Они присели в гостиной.

— Почему бы и нет? Похоже, здесь самые хорошие клиенты, — дразнила его Брук.

— Отец знает, что ты здесь?

— Отец знает и одобряет все, что я делаю, — высокомерно ответила она. Дэвид вздрогнул, а Хильдегард просияла. — Вы же не думаете, что ему захочется, чтобы я закончила колледж и залезла в долги на шестьдесят тысяч долларов? —веско ответила восемнадцатилетняя девушка.

— Да, но… — запнулся Дэвид.

— За работу в кафе мне платили семь долларов в час.

— Но такая девушка, как ты, в этом месте?

— Проявите уважение, мистер Лоуренс, — ответила Брук. — Все же хозяйка Хильдегард слышит вас.

— Да, но я думаю, она согласна со мной в том, что для тебя найдется место получше, чем здесь, — сказал Дэвид с уверенностью, которую Хильдегард не разделяла.

— Дэвид, — сказала Хильдегард, — одна из моих лучших подруг заработала в этом месте деньги на юридическое образование.

— Никогда не думал, что вы такой консерватор, мистер Лоуренс, — подтрунивала Брук, разглядывая ожидавших в помещении клиентов.

— Пойдем куда-нибудь поговорим, — нетерпеливо сказал Дэвид.

— Вы хотите сейчас уйти? — Да.

— Но я только что пришла.

— Но ты ведь не собиралась начинать работу сегодня вечером?

— Дорогая, Дэвид, возможно, прав, — сказала Хильдегард, заметив враждебные взгляды, которыми награждали Брук другие девушки. — Сегодня у меня полный дом и штатных работников, и клиентов, так что я вряд ли смогу обеспечить тебе полную программу.

— Но я, по крайней мере, рассчитывала, что меня хоть раз отшлепают в честь дня рождения, — призналась Брук.

— У тебя день рождения? — не без волнения спросил невзрачный, чопорный пятидесятилетний мужчина, сидевший на диванчике.

— Да. Мне сегодня стукнуло восемнадцать, — ответила Брук.

— Боже, мне хотелось бы провести сеанс с тобой, — признался этот джентльмен. — Как тебя зовут?

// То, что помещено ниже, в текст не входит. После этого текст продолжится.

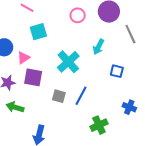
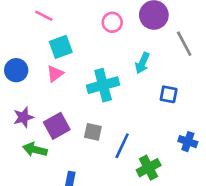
pink triangle: (23, 58) -> (55, 74), moved
cyan cross: (68, 62) -> (103, 85), turned 30
purple square: (33, 77) -> (57, 126), moved, turned -36
blue line: (81, 96) -> (122, 146), moved

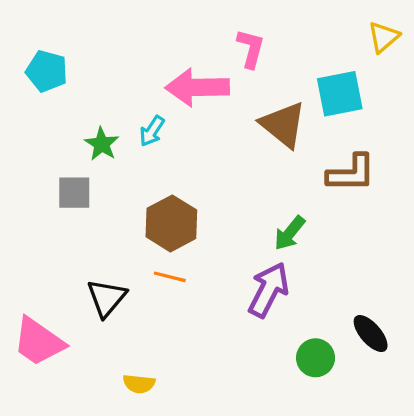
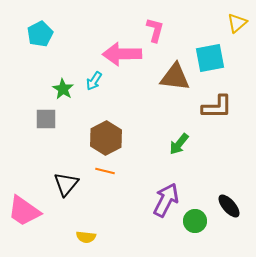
cyan pentagon: (47, 71) -> (40, 34), moved, turned 30
brown triangle: (283, 125) -> (175, 77), turned -32
purple arrow: (269, 290) -> (166, 200), moved

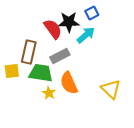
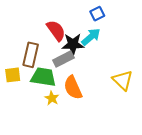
black star: (69, 22) -> (73, 44), moved
yellow triangle: (111, 89) -> (123, 80), moved

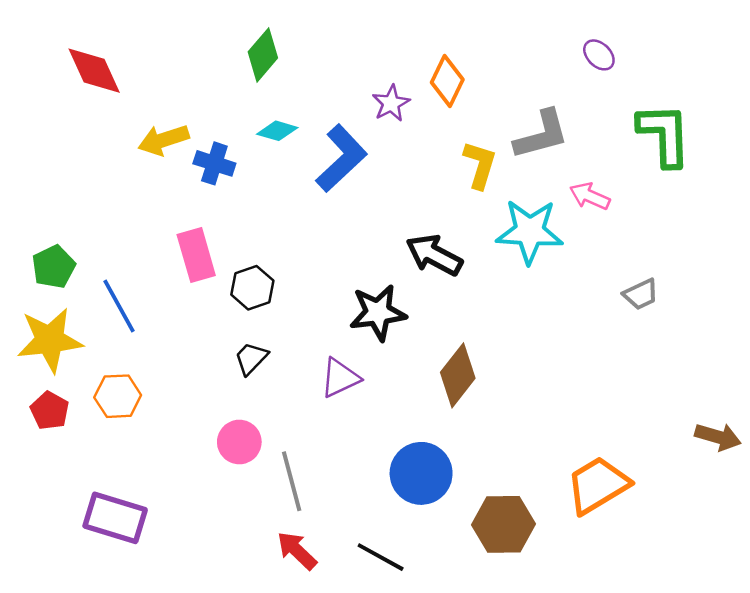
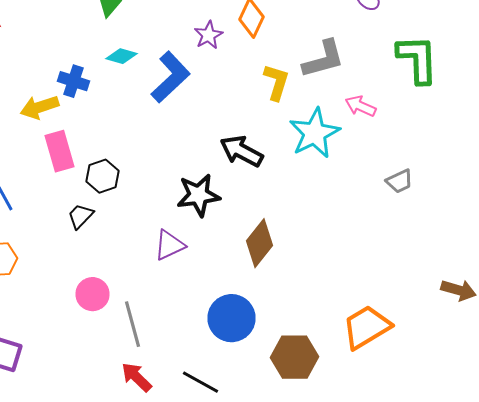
yellow arrow: (163, 140) -> (40, 107), moved
cyan star: (530, 231) -> (314, 133), turned -30
black trapezoid: (251, 358) -> (80, 216), moved

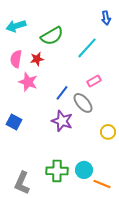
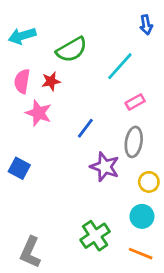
pink rectangle: (94, 81) -> (135, 102), moved
gray ellipse: (83, 103) -> (134, 142), moved, turned 50
purple star: (62, 121) -> (105, 167), moved
cyan circle: (84, 170) -> (142, 216), moved
green cross: (57, 171) -> (95, 236), moved, turned -35

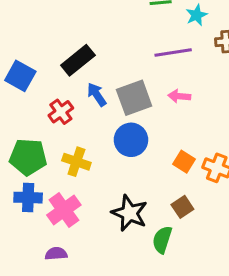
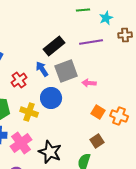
black rectangle: (78, 60) -> (54, 46), moved
pink arrow: (179, 96) -> (89, 83), moved
blue circle: (131, 140) -> (51, 98), moved
black star: (129, 213) -> (50, 152), moved

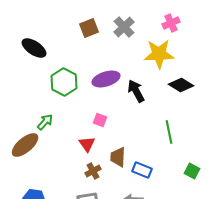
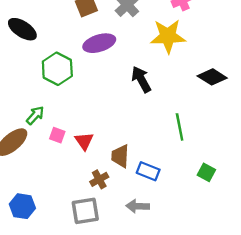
purple ellipse: (106, 79) -> (99, 43), moved
black diamond: (181, 85) -> (212, 77), moved
pink square: (100, 120) -> (57, 135), moved
brown cross: (93, 171) -> (99, 179), moved

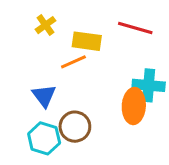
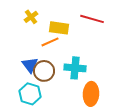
cyan cross: (149, 85) -> (75, 68), moved
orange ellipse: (134, 106) -> (91, 94), moved
brown circle: (75, 127) -> (44, 71), moved

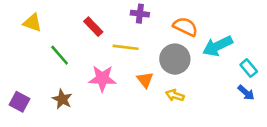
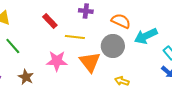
green line: (60, 55) -> (13, 46), moved
orange triangle: (145, 80) -> (90, 62), size x1.6
yellow arrow: (175, 95) -> (122, 81), moved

— Кстати, дорогая, какое твое артистическое имя? — Хильдегард проигнорировала сердитое бормотание Дэвида.

— Мне нужно такое имя?

— У всех есть такое имя.

— Мне всегда нравилось имя Алисон.

— Отлично. Что ж, Алисон, позволь представить тебе Пола, который очень увлекается поркой. Может, ты скажешь ему, по каким дням будешь приходить ко мне, чтобы он мог должным образом организовать свой следующий визит, — любезно сказала Хильдегард.

— Я точно буду приходить в пятницу и субботу вечером, — задумчиво сказала Брук, расстроив этим Дэвида. — И скорее всего, также по рабочим дням один или два раза.

— Я обязательно приду в это время, — пообещал Пол.

— А пока у нас здесь есть «Черри», и весь вечер гостит Хоуп. — Хильдегард утешала любителя порки, затем вскочила и открыла дверь.

— Пойдем? — спросил Дэвид, и по телу Брук пробежала дрожь.

— Ты меня угостишь ужином?

— Ужином? Конечно. Обязательно. — Он не ожидал, что она в этой ситуации совсем не смутится, и невольно стал приспосабливаться к бывшей ученице в новом качестве.

— А как же насчет того, чтобы отшлепать меня в честь дня рождения? — спросила она, когда Дэвид вывел ее на улицу.

— Пусть тебя это не волнует! — успокоил Дэвид.

Поскольку Дэвид совсем не потратил денег в клубе, он повел Брук в дорогой французский ресторан, где ей без всяких вопросов подали вино. Смотря на ее высокий рост, элегантную походку, изысканную одежду и высокие каблуки, ей можно было дать двадцать один год.

Брук была настолько счастлива, насколько любовь, успех и надежда могут осчастливить девушку. Такое проявление избытка чувств привлекало, но и пугало Дэвида.

— Расскажите мне о себе и той принцессе в клубе, — за десертом сказала Брук.

— Если я отдам тебе свой пирог, мне можно не отвечать на твой вопрос? — спросил Дэвид, подвигая к ней покрытую шоколадом пирамиду.

— Я хочу знать о своей сопернице.

— О ком?

— Моей сопернице.

— Брук, что с тобой?

— Ничего. Я просто хочу застолбить свой участок.

— Должно быть, вино ударило тебе в голову, — сказал он, удивленный ее смелостью.

— В чем дело, мистер Лоуренс? Разве вы не хотите, чтобы Бетти и Вероника дрались из-за вас?

— Ни в коем случае.

— Нам нечего драться. Мы можем работать в разных сменах.

— Барышня, думай, что говоришь, — проворчал он, почувствовав и шок, и возбуждение от ее самоуверенности.

— Вы так думаете? И что вы будете делать?

— Пожалуй, остается только один выход — отвести тебя домой и выпороть.

Брук без всяких колебаний осталась наедине с бывшим учителем, который отвез ее к себе на Армор-Драйв. В самом деле, ей хотелось отдаться ему как можно быстрее. Но когда он запер дверь, приглушил свет и одарил ее долгим холодным взглядом, она вдруг вспомнила свои высказывания за ужином и подумала, не считает ли он ее очень грубой.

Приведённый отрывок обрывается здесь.